The day is fast arriving when we will all prefer to get our understanding of current events through realistic re-enactments on video rather than through the written word.
Patriot’s Day, the recreation and dramatization of the events surrounding the 2013 Boston Marathon bombing and the manhunt for the perpetrators of that attack, was one of the films that I probably intended to avoid. It nevertheless got good reviews, both in the press and on-line, and I decided to bite the bullet. Or swallow the Quinoa.
On one the level, the film was a very straight retelling of the news events. The footage we’ve all seen was recreated and enhanced using CGI to give a hyper-realistic view of the terror attack and the manhunt. There were a number of times watching the movie I was sure I was seeing actual footage from the attack. But was it? Who can tell?

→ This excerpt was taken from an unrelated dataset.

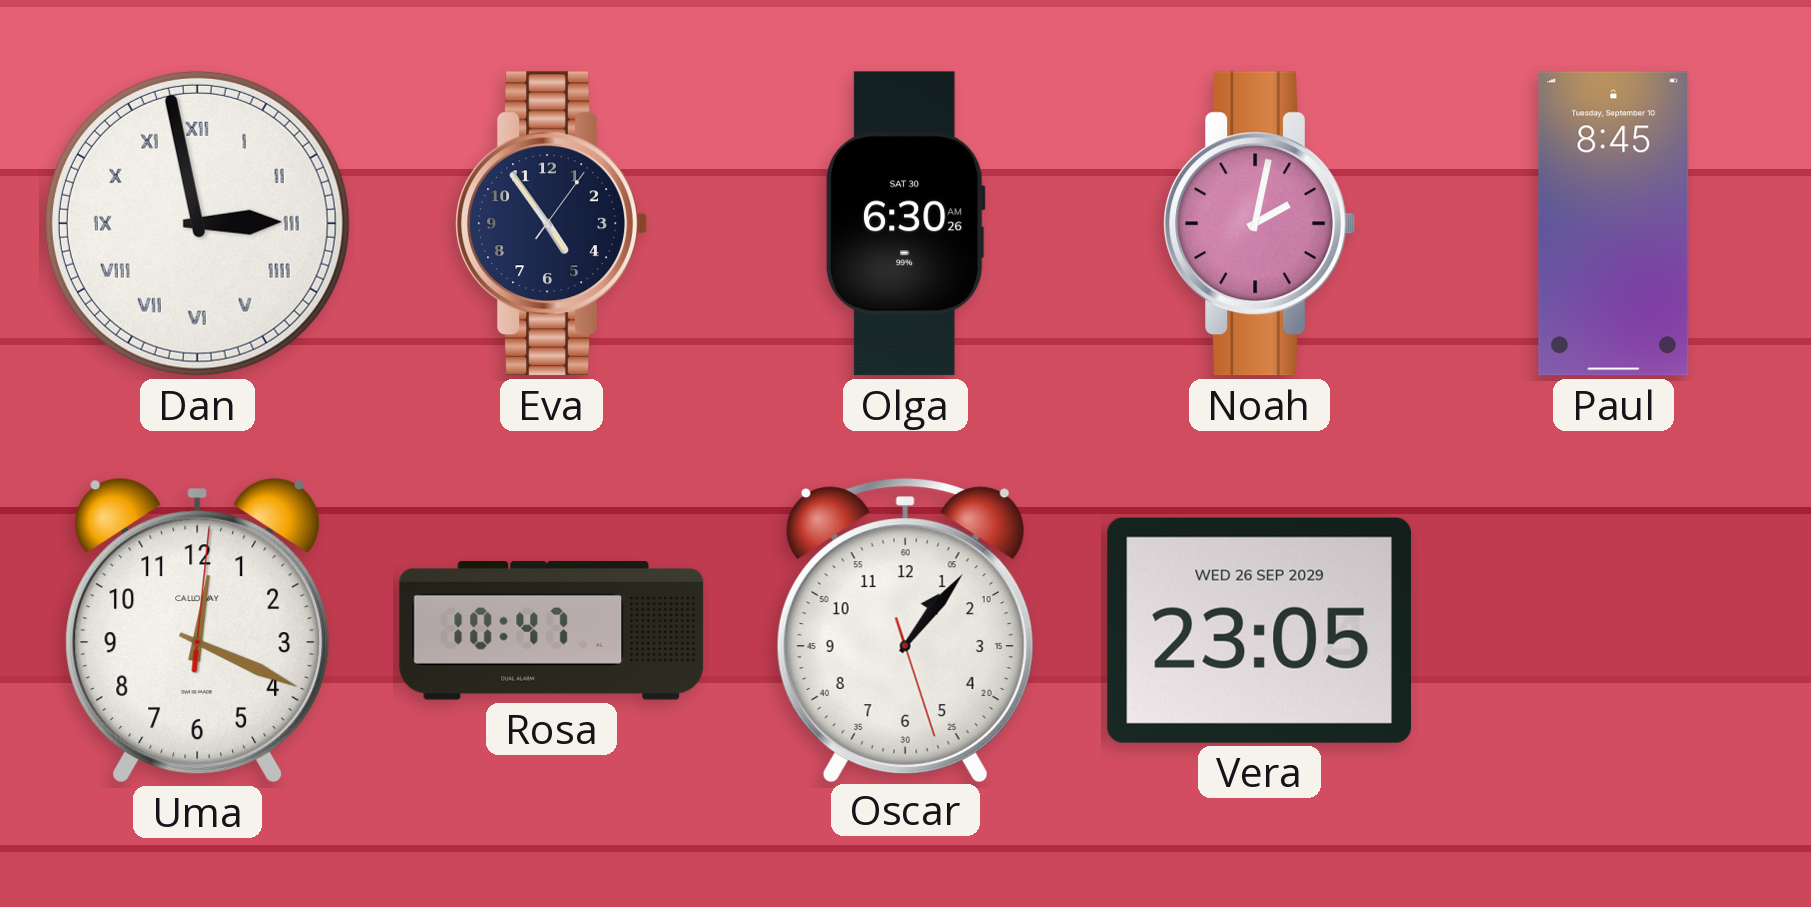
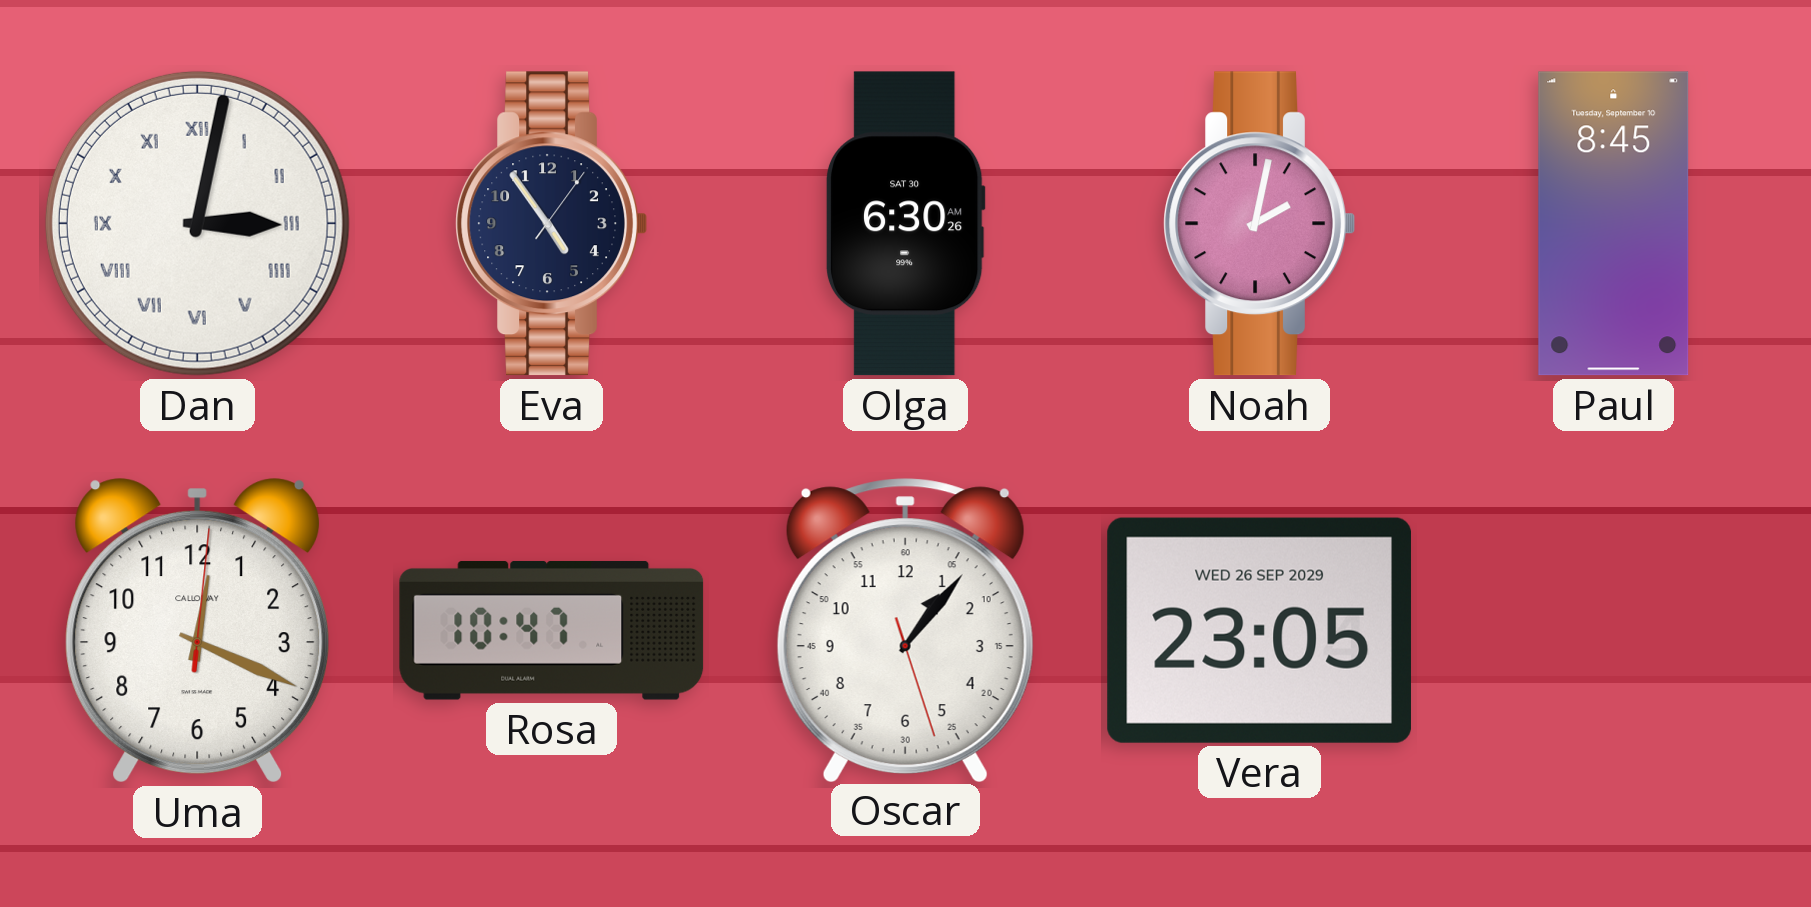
Dan: 2:58 -> 3:02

Yet, for all of that, the film managed to breath suspense into a story that I’ve read dozens of times. I know all the key events of that week. The marathon bombs, the random attack on the MIT security officer, and the shootouts that followed. I was still engaged by the way the story was told.
I was also concerned that I was going to see a “they’re all heroes” version of the telling, and was pleased to see some more nuanced narrative. I’ll not dwell on the details, but there was a bit of tarnish on the standard heroics.
The most questionable decision, at the end of it all, was creation of Mark Walhberg’s character. Many of the characters in the movie are portrayals of the actual figures in the tragedy. Walhberg’s Tommy Saunders represents a number of other figures, as well as a proxy for the viewer. The writers chose to make him a relatively senior officer currently in the doghouse. For what, one wonders? Some drinking problems are alluded to, but specifics are left out. It’s almost like they started to develop this angle on his character, and then cut it.
A reason for such a character is to give the viewer an anchor while moving through time and place. To see everything through Saunders’ lenses, Saunders himself must see everything. So he is senior enough to hobnob with Police senior brass, but must also perform the lowest level job (dog house). So he, simultaneously, has experience as a murder investigator as a plainclothes detective, but also walks the beat on Boylston St. and can, from memory, recite all the CCTV camera angles that capture the bombing suspects.
Also, no matter where things go down, he’s out there driving his car. MIT officer shot in Cambridge – Boston Detective/Sergent/Patrolman Saunders bangs a U-ey and heads to the sound of the guns. Suspicious activity in Watertown? Somehow, BPD Saunders is first on the scene.
His escapades are, I think, made all the more absurd by the fact that the rest of the movie is trying to be a docudrama.
In any case, back to the original question. Is this the way you prefer to get your “news?”